When did I become this person? My strong left leaning ways have always taken me far outside a central conciliatory line. But it seems that my good manners and sense of decency have taken a hit as well, and I look forward to that changing, a time which I can only hope is around the corner.

Just after the last election, four years seemed an interminable amount of time to wait. Now just a few more months feels equally drawn out and painful.

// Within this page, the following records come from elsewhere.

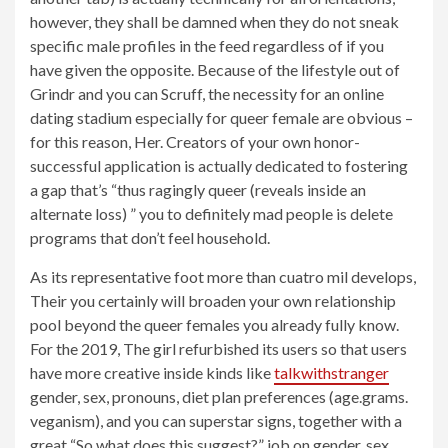
however, they shall be damned when they do not sneak
specific male profiles in the feed regardless of if you
have given the opposite. Because of the lifestyle out of
Grindr and you can Scruff, the necessity for an online
dating stadium especially for queer female are obvious –
for this reason, Her. Creators of your own honor-
successful application is actually dedicated to fostering
a gap that’s “thus ragingly queer (reveals inside an
alternate loss) ” you to definitely mad people is delete
programs that don’t feel household.
As its representative foot more than cuatro mil develops,
Their you certainly will broaden your own relationship
pool beyond the queer females you already fully know.
For the 2019, The girl refurbished its users so that users
have more creative inside kinds like
talkwithstranger
gender, sex, pronouns, diet plan preferences (age.grams.
veganism), and you can superstar signs, together with a
great “So what does this suggest?” job on gender, sex,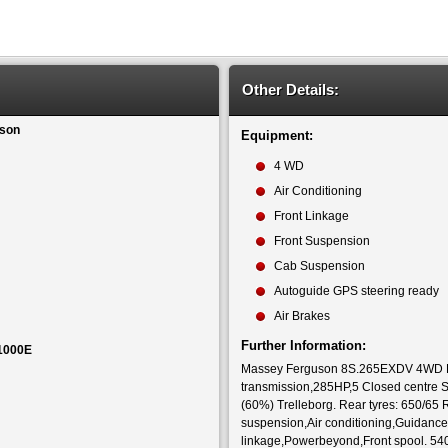
Other Details:
son
Equipment:
4 WD
Air Conditioning
Front Linkage
Front Suspension
Cab Suspension
Autoguide GPS steering ready
Air Brakes
Further Information:
1000E
Massey Ferguson 8S.265EXDV 4WD Exc
transmission,285HP,5 Closed centre Sp
(60%) Trelleborg. Rear tyres: 650/65
suspension,Air conditioning,Guidance 
linkage,Powerbeyond,Front spool. 5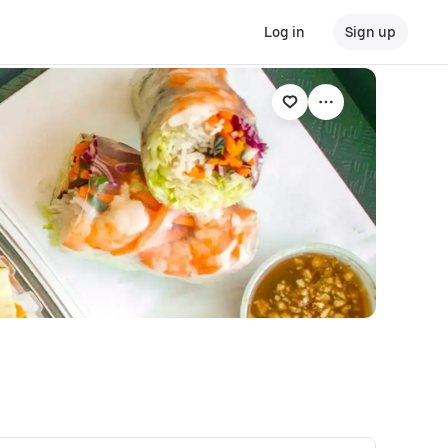
Log in
Sign up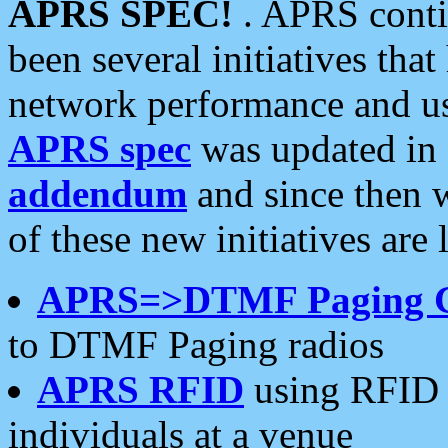
APRS SPEC!
. APRS conti
been several initiatives th
network performance and use
APRS spec
was updated in
addendum
and since then 
of these new initiatives are 
APRS=>DTMF Paging 
to DTMF Paging radios
APRS RFID
using RFID 
individuals at a venue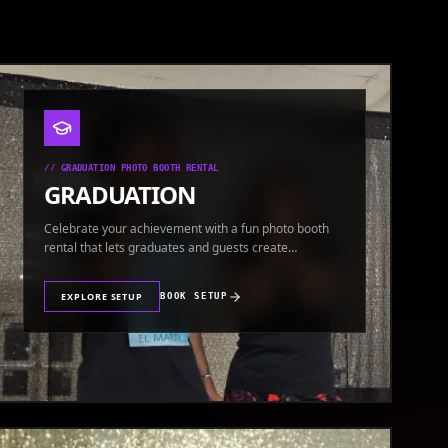
//
GRADUATION PHOTO BOOTH RENTAL
GRADUATION
Celebrate your achievement with a fun photo booth
rental that lets graduates and guests create
keepsakes.
EXPLORE SETUP
BOOK SETUP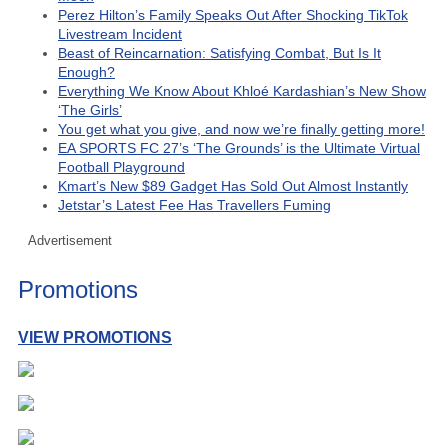
Perez Hilton’s Family Speaks Out After Shocking TikTok
Livestream Incident
Beast of Reincarnation: Satisfying Combat, But Is It
Enough?
Everything We Know About Khloé Kardashian’s New Show
‘The Girls’
You get what you give, and now we’re finally getting more!
EA SPORTS FC 27’s ‘The Grounds’ is the Ultimate Virtual
Football Playground
Kmart’s New $89 Gadget Has Sold Out Almost Instantly
Jetstar’s Latest Fee Has Travellers Fuming
Advertisement
Promotions
VIEW PROMOTIONS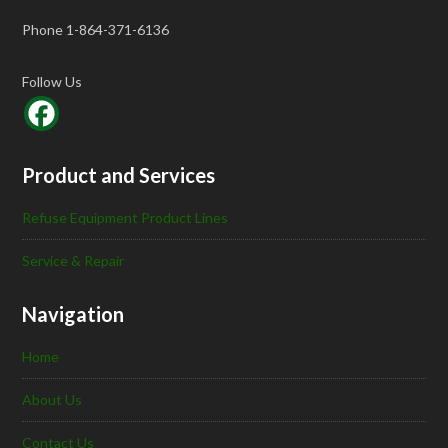
Phone 1-864-371-6136
Follow Us
Product and Services
Refuse Equipment Product Lines
Service & Repair
Navigation
Home
About Us
Contact Us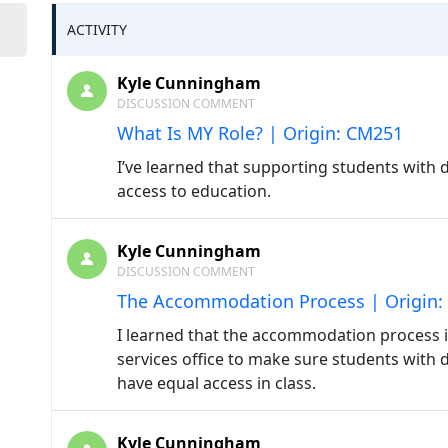
ACTIVITY
Kyle Cunningham
DISCUSSION COMMENT
What Is MY Role? | Origin: CM251
I’ve learned that supporting students with d
access to education.
Kyle Cunningham
DISCUSSION COMMENT
The Accommodation Process | Origin
I learned that the accommodation process is
services office to make sure students with d
have equal access in class.
Kyle Cunningham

During the Vietnam War many of us did root against our country, wanting the always swinging pendulum of politics to flip the other way, and protect the lives of people across the sea and at home. We wanted to be a nation we could be proud to belong to.

Perhaps I am in fact rooting for my country – to rescue itself, to thrive, to transform itself into something better than what we’ve been, having learned painful lessons during these past four years, and lessons from our deeply flawed national history.

I would like the president to survive. I am rooting for our system to go to work and make him face the legal, financial, and moral consequences of his heinous mis-deeds, consequences that he has never faced in his life for any of his long history of reckless, selfish behavior. I am rooting for him to be voted out in a landslide, a mandate for a better world. I can root for this without a shred of shame.

Thanks again Mr. Hoppe, you live on.

10 thoughts on “What Am I Rooting For?

  1. Oh, you echoed a lot of what I’m feeling today and expressed it so openly and honestly. I had my feelings of schadenfreude, followed immediately by guilt, and I tried not to participate in any gleeful gloating or mean-spirited comments online. But a part of me still wants him to experience some pain from this illness he’s scoffed at, as a bit of vindication for those he mocked for wearing masks and the hundreds of thousands of lives lost in large part to his lack of responsiveness and leadership. Recently Garry Trudeau has been depicting Trump with blood on his hands in “Doonesbury.” There is a lot of blood he is responsible for. I know so many of us are hoping and working hard for a Biden victory. It is the only way out, our chance of rescue, as you stated so eloquently. Thank you.

    Liked by 1 person

  2. Given his wreckless behaviour it seemed to me that it would only be a matter of time before he would get sick. Don’t be too hard on yourself, there is a stupid irresponsible fool out there and I pray and cross my fingers for the elections next month. (Thanks for taking me back to our breakfast table in 1971! Xx)

    Liked by 1 person

  3. Oh Nancy
    Your naked humanity shines a mirror on all of us. Thank you so much for your honest and candid expression of feelings in this time that often feels so harsh and harmful. I too, enjoyed reading Herb Caen and Hoppe during my nearly 20 years living in the Bay area. Thank you for the memory.